## ASSIGNMENT
Go through the material below and return each line with the string "Menu" in it.

## ENTRIES SUPPLIED
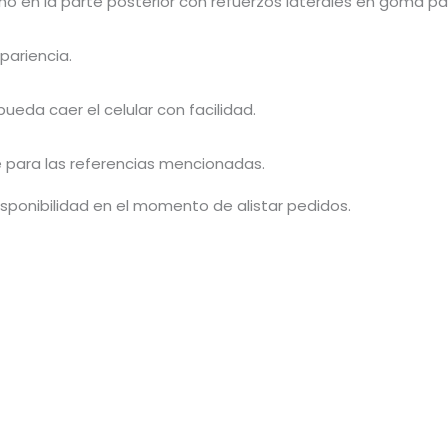
bono en la parte posterior con refuerzos laterales en goma 
pariencia.
ueda caer el celular con facilidad.
e para las referencias mencionadas.
isponibilidad en el momento de alistar pedidos.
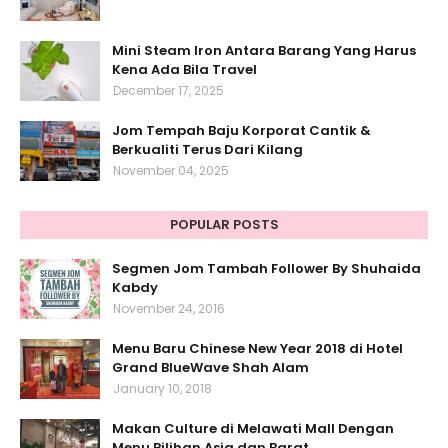
Mini Steam Iron Antara Barang Yang Harus
Kena Ada Bila Travel
December 17, 2025
Jom Tempah Baju Korporat Cantik &
Berkualiti Terus Dari Kilang
November 04, 2025
POPULAR POSTS
Segmen Jom Tambah Follower By Shuhaida
Kabdy
November 24, 2016
Menu Baru Chinese New Year 2018 di Hotel
Grand BlueWave Shah Alam
January 10, 2018
Makan Culture di Melawati Mall Dengan
Menu Pilihan Asia dan Barat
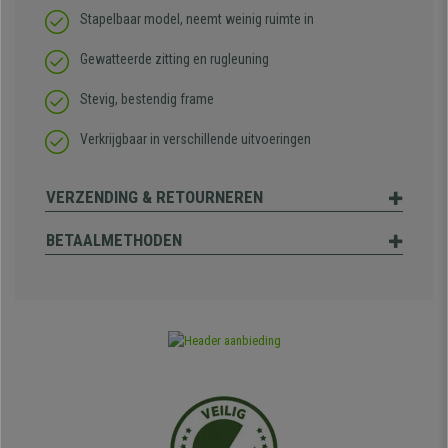
Stapelbaar model, neemt weinig ruimte in
Gewatteerde zitting en rugleuning
Stevig, bestendig frame
Verkrijgbaar in verschillende uitvoeringen
VERZENDING & RETOURNEREN
BETAALMETHODEN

## ANSWER SECTION
Menu Baru Chinese New Year 2018 di Hotel
Menu Pilihan Asia dan Barat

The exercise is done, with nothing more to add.